From Comité de Tourisme Colonial, Indochine (published before 1915)
.

Ville moderne, Port de guerre
The last French troops departed in 1956, but unresolved differences between nationalists leading up to the 1954 Geneva Convention developed into a conflict of a different magnitude. As the administrative and economic center of this new political geography, Saigon played host to an unprecedented spectrum of visitors and guidebook writers. The cities narrated by the latter shared a common aspect in a new form of cosmopolitanism—though through different lenses, each with its own measure of studied distraction.

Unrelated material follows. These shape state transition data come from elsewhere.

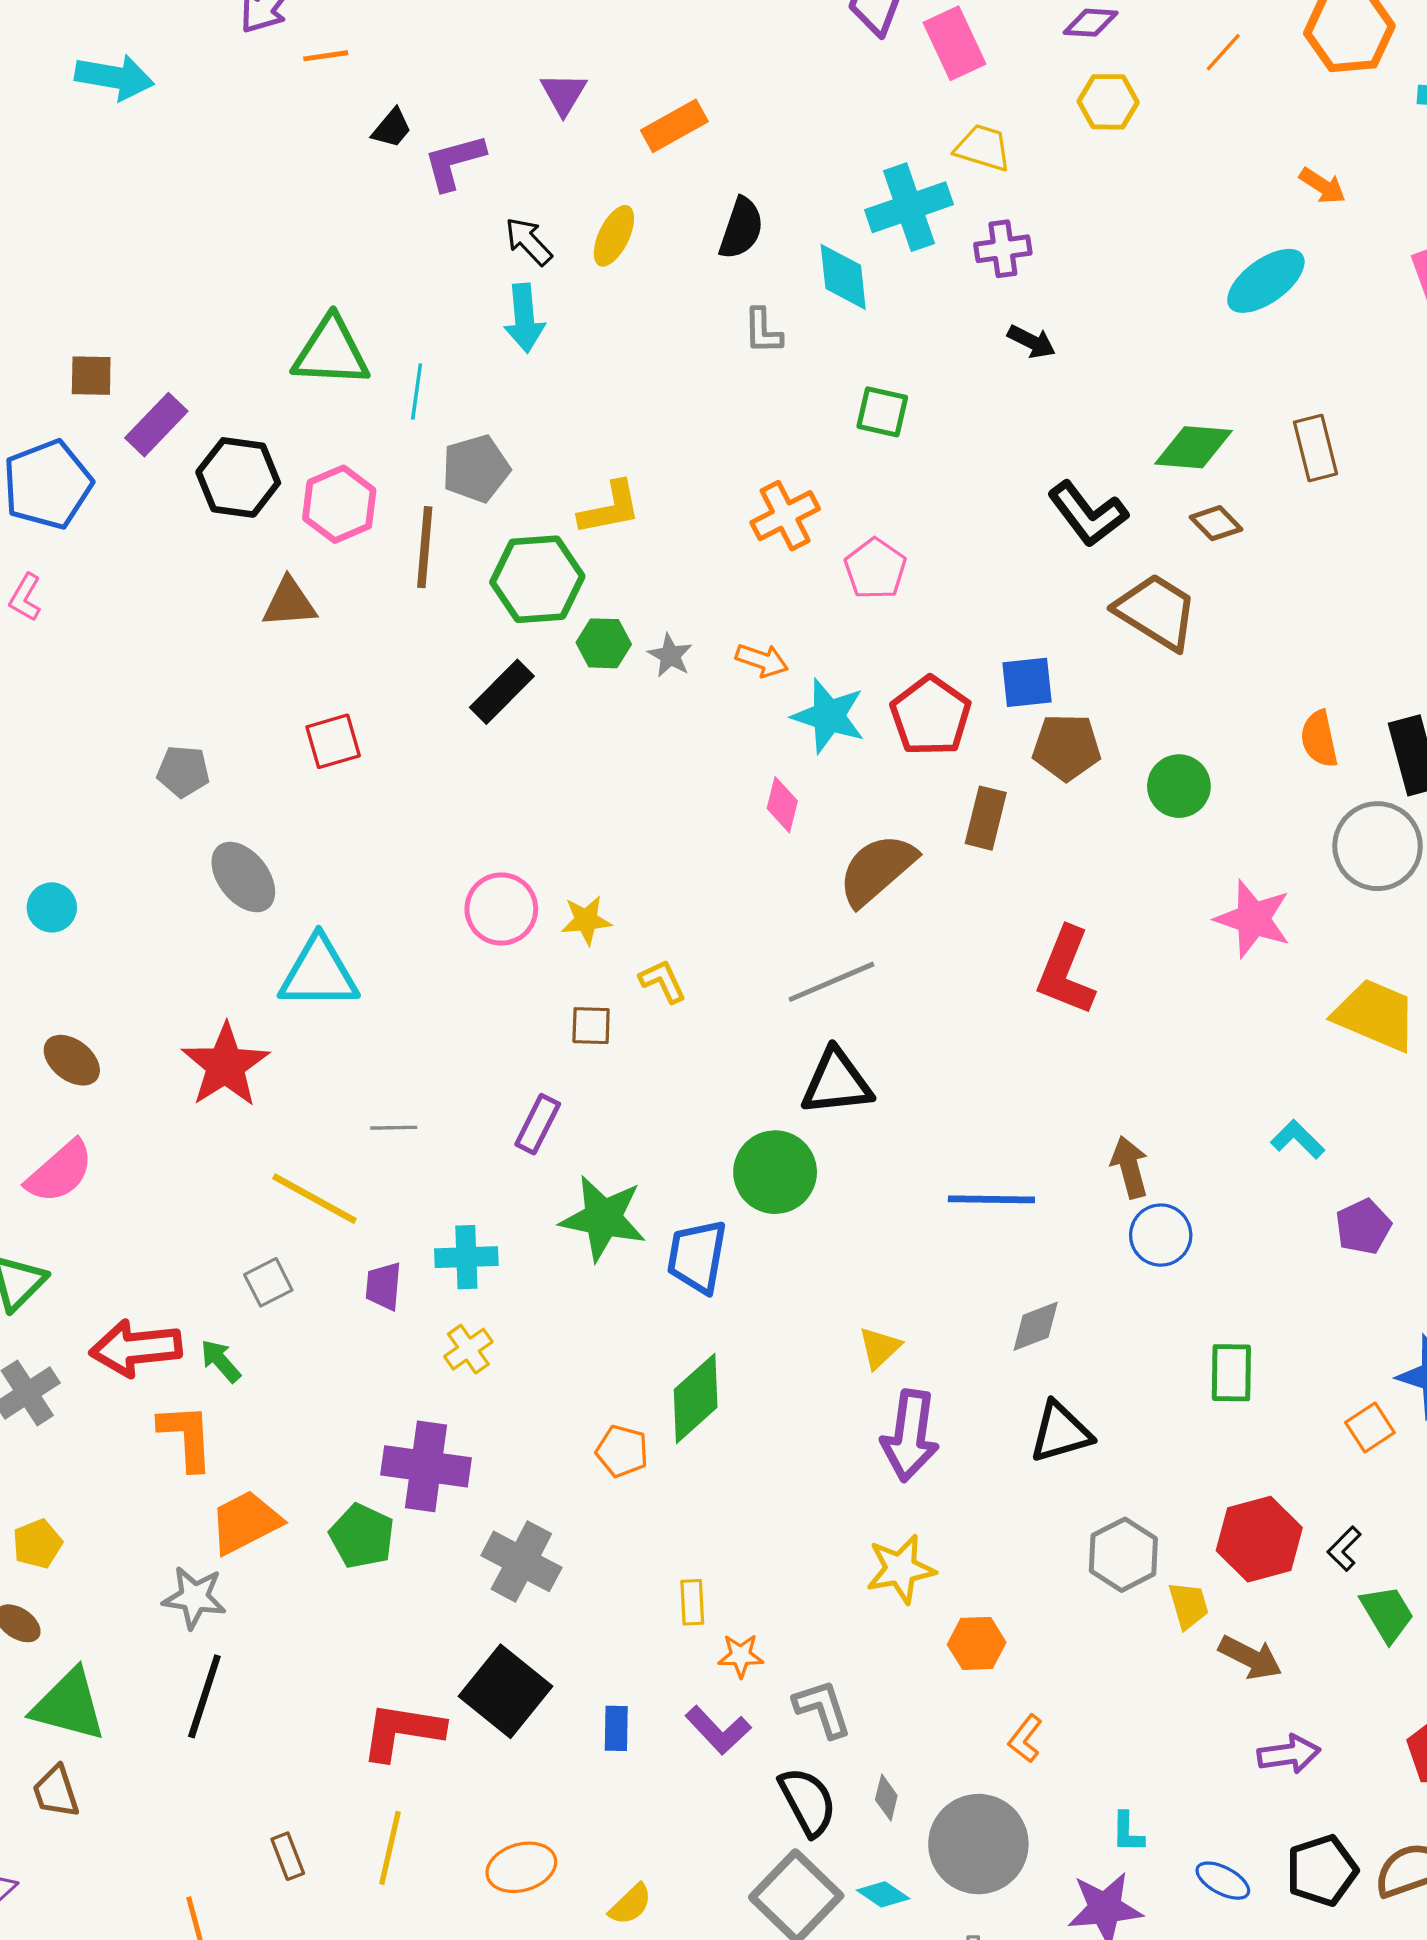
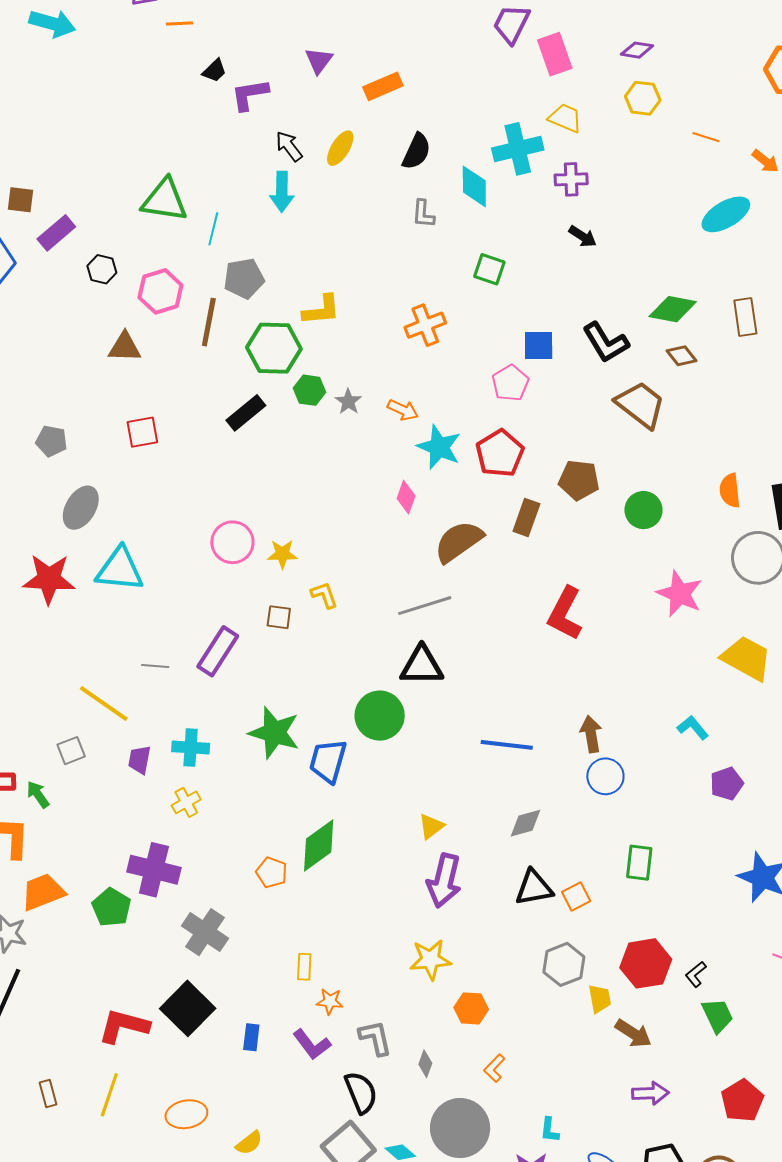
orange line: (1223, 52) -> (706, 137), moved, turned 60
black hexagon: (238, 477) -> (102, 269), size x0.6
pink pentagon: (875, 569) -> (510, 383), moved
blue square: (1027, 682) -> (539, 346), moved
gray ellipse: (243, 877) -> (81, 508), turned 63
red star: (225, 1065) -> (49, 579), moved, turned 30
purple rectangle: (538, 1124) -> (218, 651), moved, size x1.4
orange square: (1370, 1428) -> (576, 896), moved
gray diamond: (886, 1798) -> (425, 1064), moved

“Saigon, capital of a hundred faces” is how the Guide de Saigon, a 1952 guidebook written in collaboration with Air France, introduces the city. Reflecting a new entry to the city, Saigon reveals itself not by degrees from the water, but all at once, kaleidoscopically. The new cosmopolitanism is evident on the very pages of this guidebook, a patchwork of French, English, Vietnamese, and Chinese. As in colonial days, the waterfront remains foundational for depicting the city, though with a new aspect: Saigon is “the most important commercial port in Indochina”—and a “port of war, with its Arsenal.” On this revelation, the visitor is abruptly turned from the harbor to a reassuring sight: “Coquettish and very much French, the city breathes easily under the great trees of her avenues and in the freshness of her numerous public gardens.” Whatever the case beyond its horizon, Saigon remained a French capital, a continuous heritage confirmed in signs of ongoing refinement. “All along the river, quais have replaced the mire of the banks, and the straw huts of the old [Vietnamese quarters of] Ben-Nghe have become beautiful houses.” The Rue Catinat, having “taken over the path that linked that straggling Vietnamese village to the city above,” now boasts “1,500 meters of stores” and “delightful shop windows.” The burden of Saigon’s “altogether asiatic cache,” its “intense local color,” falls upon Cho Lon, the long-time quarter of Chinese merchants on the western fringe of the city. Even in the second edition of this guide, produced in collaboration with the National Tourism Office of Viet Nam, Saigon remains a city to be enjoyed en flanant: a moving spectacle of unfolding “perspectives” on the boulevards and promenades through city gardens and river walks.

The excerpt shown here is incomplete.